[[ Information shown open ]]
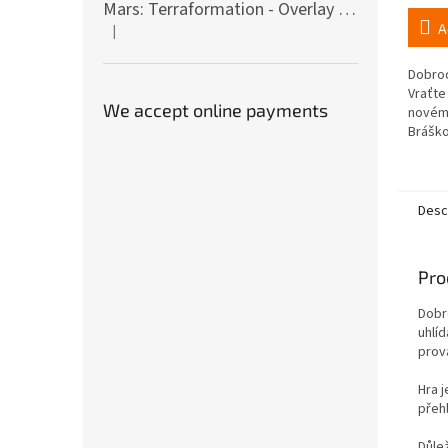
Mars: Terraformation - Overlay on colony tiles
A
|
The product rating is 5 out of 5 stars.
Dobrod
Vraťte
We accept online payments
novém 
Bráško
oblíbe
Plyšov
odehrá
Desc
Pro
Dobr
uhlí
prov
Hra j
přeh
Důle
[[ Information shown closed ]]
## Instructions to follow
Set down, exactly and in full, the lines from the one containing "The product rating is 5 out of 5 stars." through the end of the entries; no other line belongs.

## Exercise answer
The product rating is 5 out of 5 stars.
Dobrod
Vraťte
We accept online payments
novém 
Bráško
oblíbe
Plyšov
odehrá
Desc
Pro
Dobr
uhlí
prov
Hra j
přeh
Důle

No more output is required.